“I’ve got the joy, joy, joy, joy, down in my heart.” So goes the children’s tune I first learned in a Sunday School class more than thirty years ago. “It’s down in my heart to stay,” the familiar refrain ends. But joy, leaking out of these fractured human containers, has a way of escaping.
The car breaks down. The boss needs you to work the entire weekend. The school calls about your misbehaving child. Bills clog the mailbox. It’s akin to having an emotional vacuum cleaner hooked up to your chest. Before long, the joy, joy, joy, is gone, gone, gone, sucked out of you quicker than a flushing toilet.
The holiday season does not insulate us from this threat to joy.

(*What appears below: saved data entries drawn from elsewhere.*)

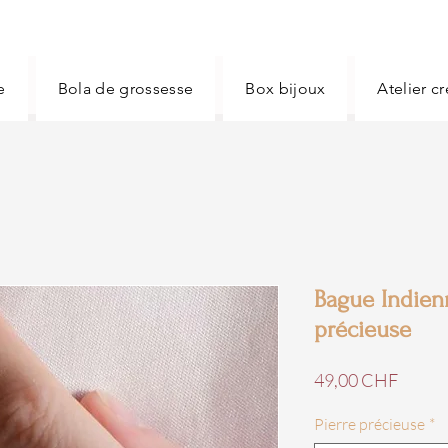
e
Bola de grossesse
Box bijoux
Atelier c
Bague Indien
précieuse
Prix
49,00 CHF
Pierre précieuse
*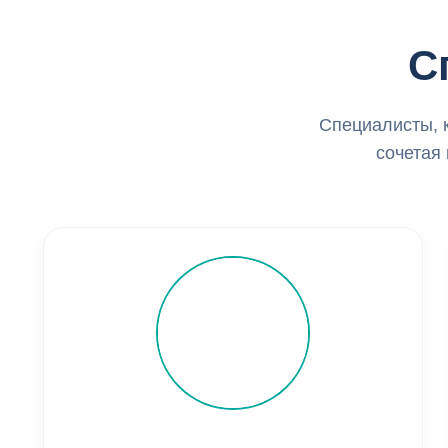
С
Специалисты, 
сочетая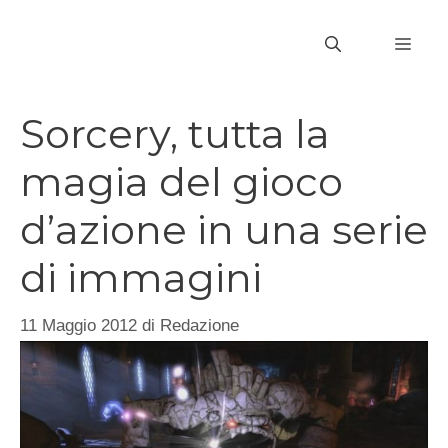
Vai
al
MEN
contenuto
Sorcery, tutta la
magia del gioco
d’azione in una serie
di immagini
11 Maggio 2012
di
Redazione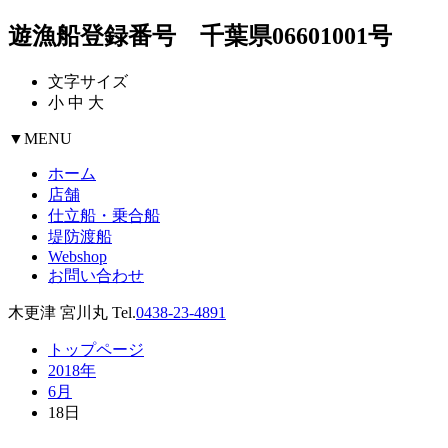
遊漁船登録番号 千葉県06601001号
文字サイズ
小
中
大
▼
MENU
ホーム
店舗
仕立船・乗合船
堤防渡船
Webshop
お問い合わせ
木更津 宮川丸 Tel.
0438-23-4891
トップページ
2018年
6月
18日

Oh sure, everyone we pass wishes us a “Merry Christmas,” or a “Happy Holidays” or “Have a Happy New Year.” We return those rehearsed lines with a cliché of our own and trudge on. But joy is missing in our words and in our hearts.
When I was a teenager one of the greatest marketing campaigns to ever be unleashed was produced by the Wendy’s hamburger chain. A trio of senior adult women gathered around a “big fluffy bun.”
After they removed the lid off this massive bread roll they were greeted with the tiniest speck of a hamburger patty. Actress Clara Peller then uttered her famous line: “Where’s the beef?”
This line has been adapted and employed in movies, popular culture, and even a presidential debate. Any time someone makes an offer, and its substance doesn’t live up to its billing, I’m reminded of this line and the scandalized demand of Ms. Peller.
I’ve been reminded of the line this holiday season as well. Looking around at my fellow-believers, and often at myself, I wonder where the joy is. Why are those who celebrate the Christ-child so unhappy? Where is the enjoyment for those who claim this to be the greatest season of the year? Where is the gladness in the gathered masses who instead sing Christmas carols with the same enthusiasm of a funeral dirge?
For the life of me, I can’t find the joy. We look fatigued at best and apathetic at worst. Maybe our shopping list has been overwhelming; or juggling our busy December schedule has gotten the better of us; or maybe some of us are just too angry at a municipality somewhere that banned a nativity scene.
Where is the joy? Where is the party? Where is the enthusiasm and celebration of faith? Where is the beef, Ms. Peller? Where is the beef, indeed?
But if you listen, you might hear joy’s beautiful song. Listen for it in the ringing bell outside your favorite department store as you’re invited to give to the poor. Hear it in the giggle of your children as they wait in line to sit on Santa’s knee. Look at it sitting there around your holiday table, the faces of your friends, family, and loved ones. Joy is in every Christmas caroler, every gift given, every holiday meal shared, and in every reading of the nativity story.
Joy waits, like all well-mannered guests, to be invited in. It longs, not to seep out of our spirits like a leaking faucet, but to be turned loose as a torrent. But that will not happen until we grant it permission, until we turn the switch.
In the old King James Version of the Christmas story, the angel appears to the shepherds in Luke 2 and speaks the fantastic words, “Behold, I bring you good tidings of great joy, which shall be to all people. For unto you is born this day in the city of David a Saviour, which is Christ the Lord.”
Those simple shepherds tore through the dark Bethlehem streets, unable to quench the joy in their hearts. Eventually, they had to return to their sheep. They had to go back to work. But they did not lose their joy in the process. They went back to the fields “glorifying and praising God for all the things they had heard and seen.”
The “joy, joy, joy, joy was down in their heart to stay.” May it be in yours as well.